Um outro elemento identitário específico do mobiliário de assento nacional relaciona-se com a utilização tardia, no contexto europeu, dos couros lavrados e gravados com exuberantes motivos florais, vegetalistas ou heráldicos, de inspiração têxtil e monocromia sóbria, para revestimento de assentos ou costas de cadeiras, canapés e preguiceiros. Este pormenor, simultaneamente utilitário e decorativo, incute nos nossos móveis um exotismo único e diferenciado.
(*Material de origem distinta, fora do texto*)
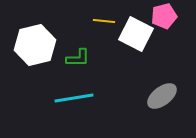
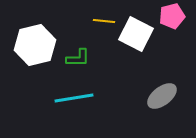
pink pentagon: moved 8 px right
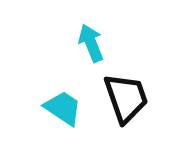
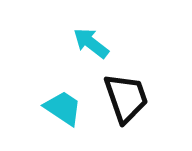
cyan arrow: rotated 30 degrees counterclockwise
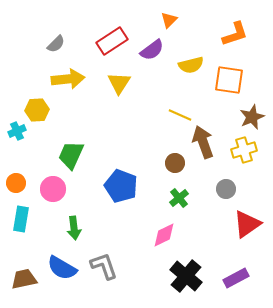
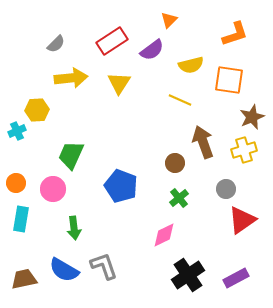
yellow arrow: moved 3 px right, 1 px up
yellow line: moved 15 px up
red triangle: moved 5 px left, 4 px up
blue semicircle: moved 2 px right, 2 px down
black cross: moved 2 px right, 1 px up; rotated 16 degrees clockwise
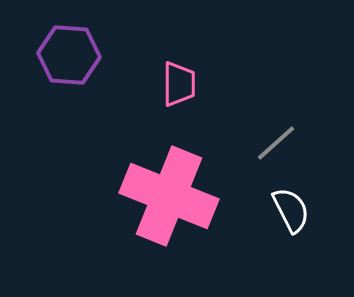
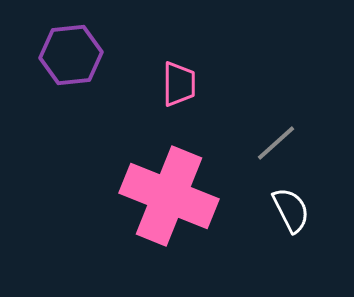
purple hexagon: moved 2 px right; rotated 10 degrees counterclockwise
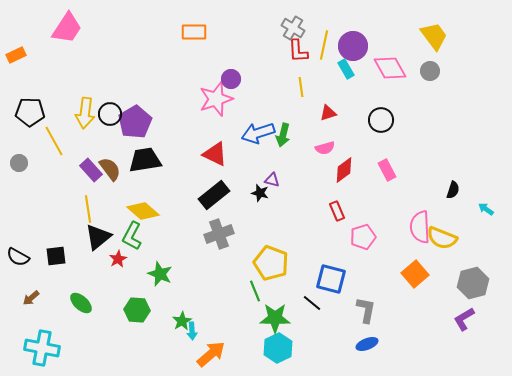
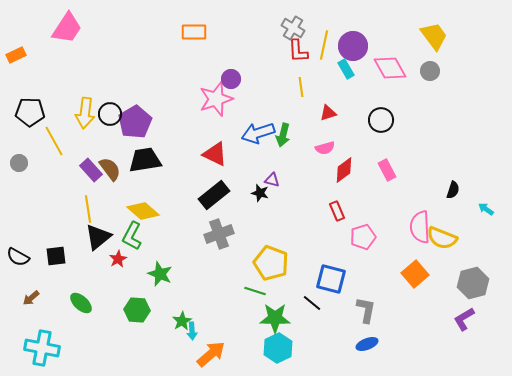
green line at (255, 291): rotated 50 degrees counterclockwise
A estas características acrescenta-se também o facto de, a partir do início do segundo-terço do séc. XVIII, se iniciar um processo de fusão de influências na produção marceneira Portuguesa, que irá perdendo as características que a distinguiram durante os cerca de 70 anos anteriores. Estas, que davam ao mobiliário nacional um cunho diferenciado e único, irão sendo progressivamente substituídas por referências estéticas de modelos Franceses, como as costas das cadeiras em forma de viola — “violonée” – e Ingleses – as tabelas recortadas em forma de balaústre — seus contemporâneos, frequentemente conjugando numa mesma peça referências de ambas as produções e diluindo as características especificamente Portuguesas.
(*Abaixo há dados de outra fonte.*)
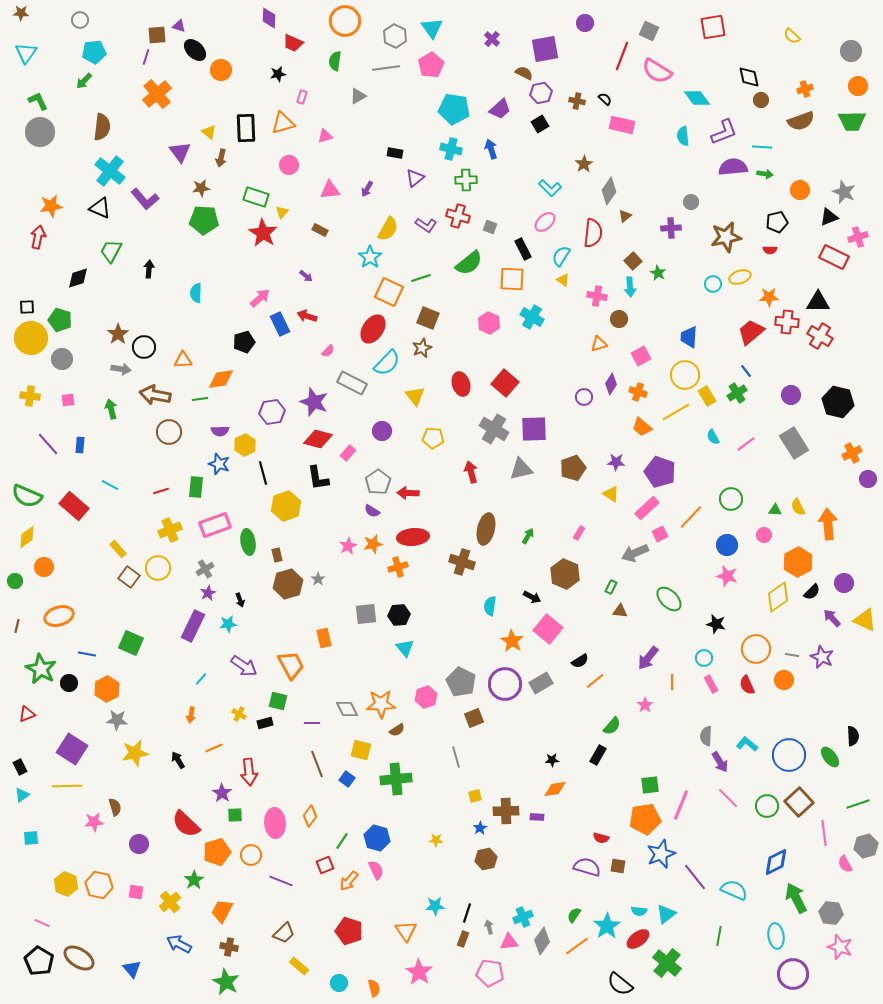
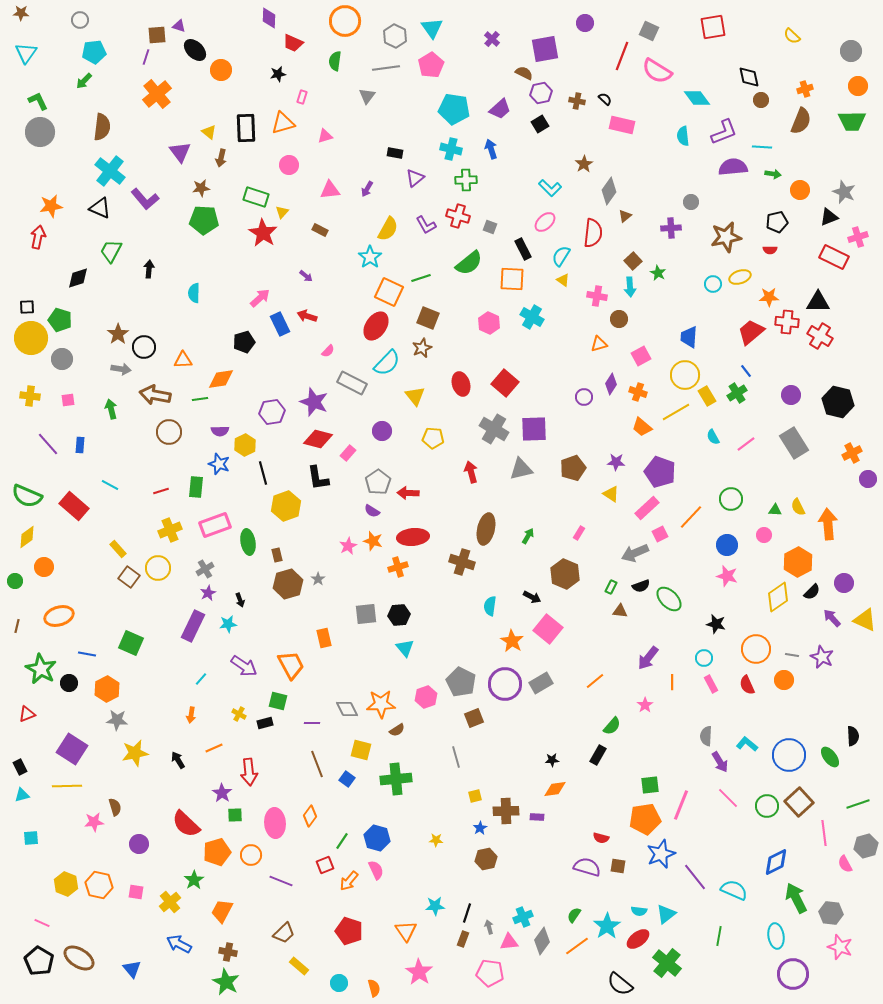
gray triangle at (358, 96): moved 9 px right; rotated 24 degrees counterclockwise
brown semicircle at (801, 121): rotated 48 degrees counterclockwise
green arrow at (765, 174): moved 8 px right
purple L-shape at (426, 225): rotated 25 degrees clockwise
cyan semicircle at (196, 293): moved 2 px left
red ellipse at (373, 329): moved 3 px right, 3 px up
orange star at (373, 544): moved 3 px up; rotated 30 degrees clockwise
black semicircle at (580, 661): moved 61 px right, 75 px up; rotated 12 degrees clockwise
cyan triangle at (22, 795): rotated 21 degrees clockwise
brown cross at (229, 947): moved 1 px left, 5 px down
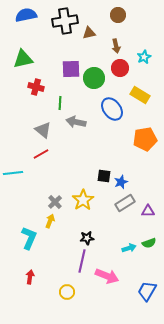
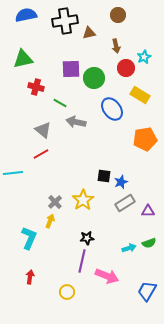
red circle: moved 6 px right
green line: rotated 64 degrees counterclockwise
Importantes cadeiras da época D. João V/D. José, em pau-santo de rico tom castanho alaranjado, de espaldar elevado, recortado e vazado, com cachaço decorado em delicada talha baixa e assento em couro lavrado e gravado com motivos vegetalistas e concheados. Os vários componentes estruturais são unidos pelo método tradicional de “respiga simples” reforçada por cavilhas da mesma madeira.

O espaldar, quase que excessivamente alto mas sumptuoso e elegante, com montantes curvilíneos com quebra ao nível da base, é caracterizado pelo seu formato de viola, de nítida influência Francesa da época Luís XV, e tabela central cheia e recortada em balaústre, de modelo Inglês, ilustrando claramente o hibridismo, bem conseguido, tão omnipresente nas peças de mobiliário Português desta época.
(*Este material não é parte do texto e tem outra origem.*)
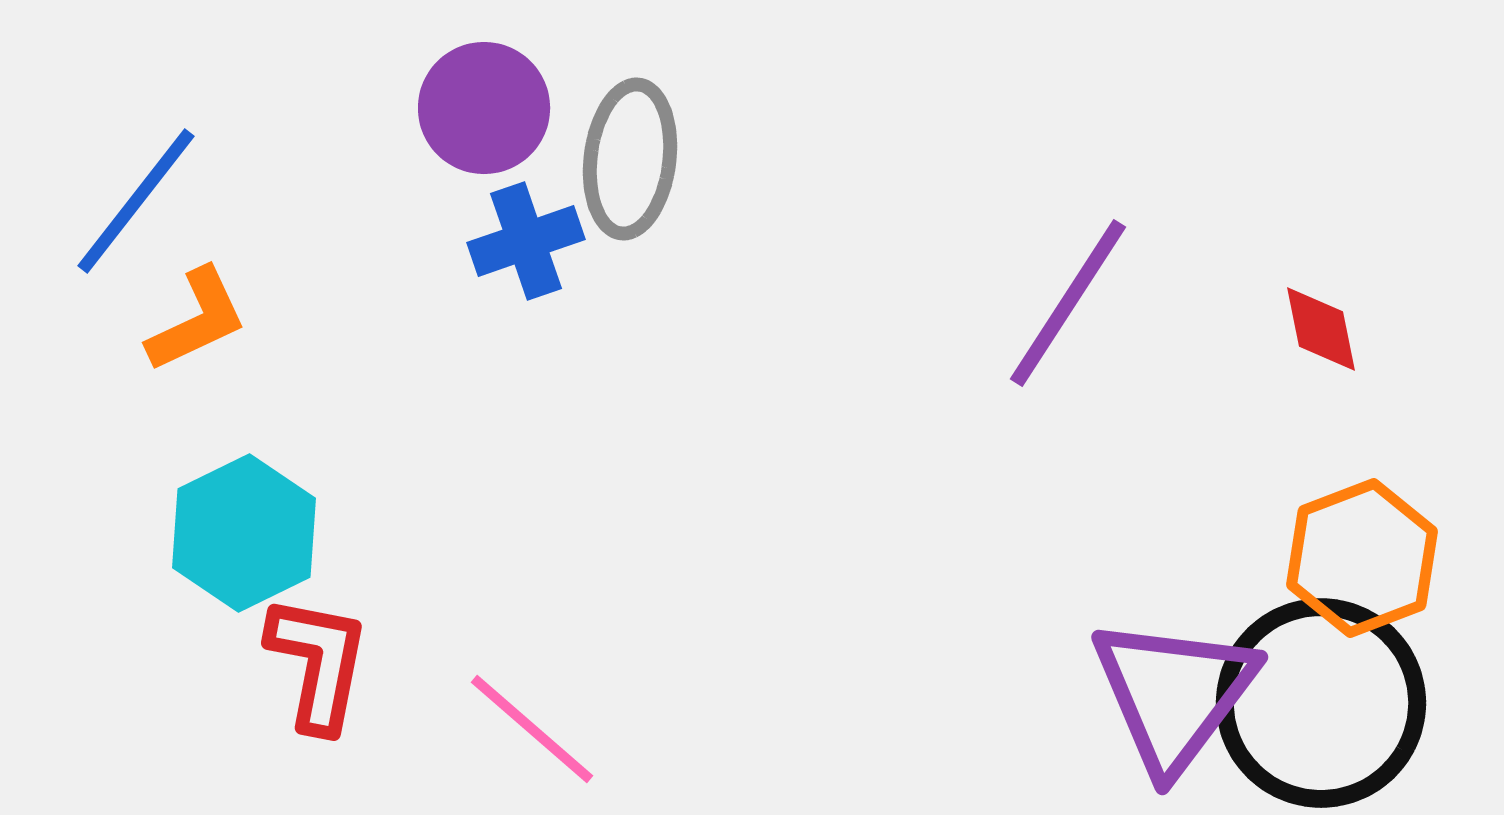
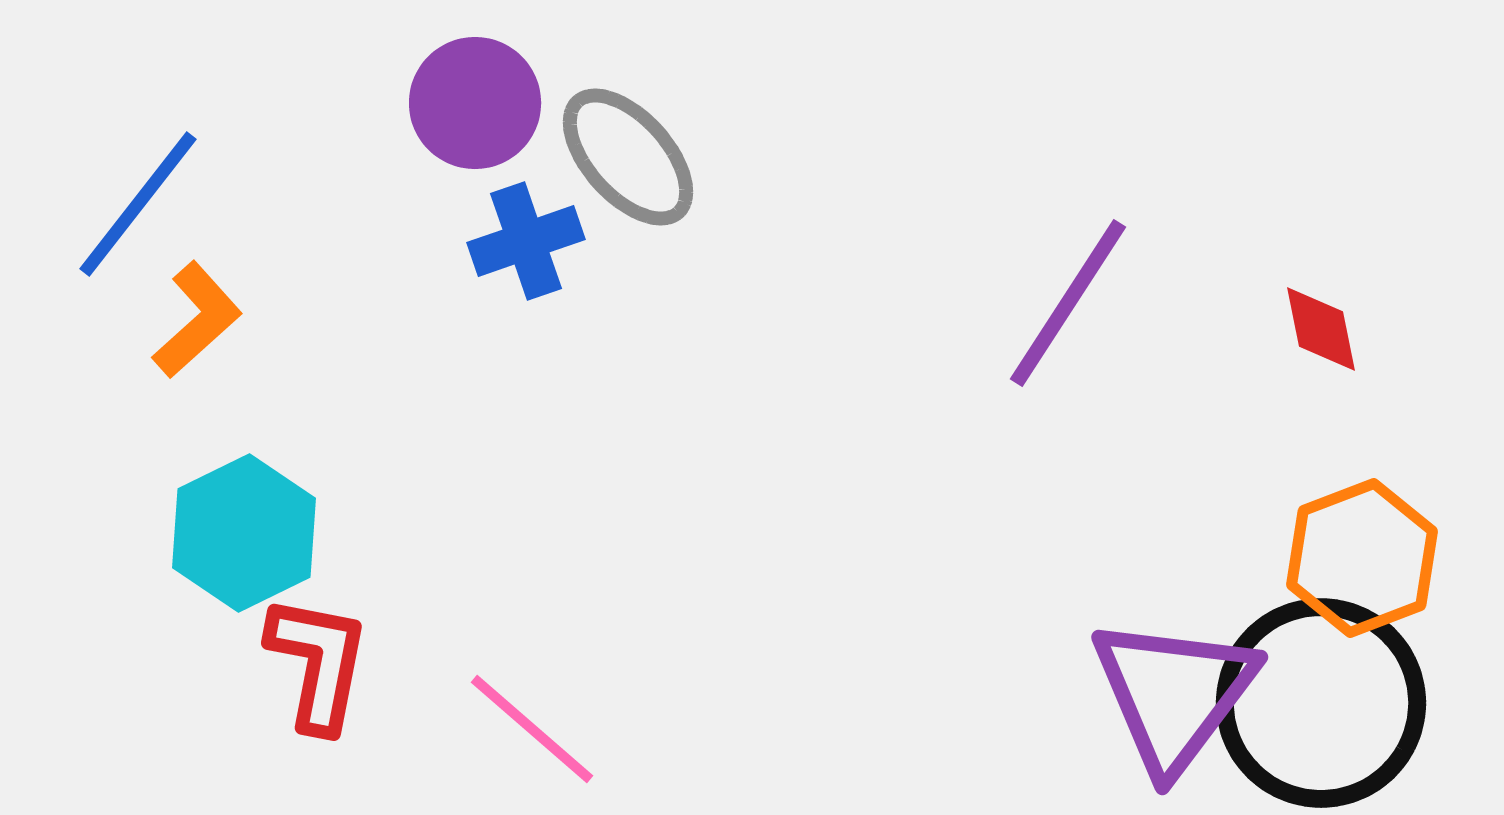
purple circle: moved 9 px left, 5 px up
gray ellipse: moved 2 px left, 2 px up; rotated 49 degrees counterclockwise
blue line: moved 2 px right, 3 px down
orange L-shape: rotated 17 degrees counterclockwise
O cachaço, de grande simetria, é decorado com motivos rocaille finamente entalhados e vazados com enrolamentos vegetalistas, sobre grandes volutas dispostas em cartela com motivo de plumas estilizadas ao centro. O assento, de coxim em grade amovível de formato trapezoidal ondulado, é revestido a couro lavrado e gravado, assentando em rebaixo cortado para esse efeito na cintura da cadeira, e nos dois chapuzes frontais, cortados em madeira menos nobre. O saial com frente e ilhargas onduladas e recortadas é decorado ao centro com um discreto elemento vegetalista.

As pernas, as dianteiras curvas e de galbo pronunciado, adelgaçando a meio e terminando em pés de sapata, contrariamente às traseiras que assentam em soco retangular, unem-se por travessas em forma de “H” ondulante sendo a do tardoz torneada e interrompida por nódulo central.

Este raro conjunto de doze cadeiras, das quais quatro com mínimas diferenças de entalhamento relativamente às restantes oito, certamente encomendadas como um conjunto de maior número de peças, exibe a elegância e mestria na maneira de fazer tão característica dos móveis portugueses deste período.

Bibliografia

— FREIRE, Fernanda Castro (Coord.), Mobiliário, Móveis de Assento e de Repouso, Vol. I, Lisboa, F.R.E.S.S., 2001, pp. 13 –14, 18–22.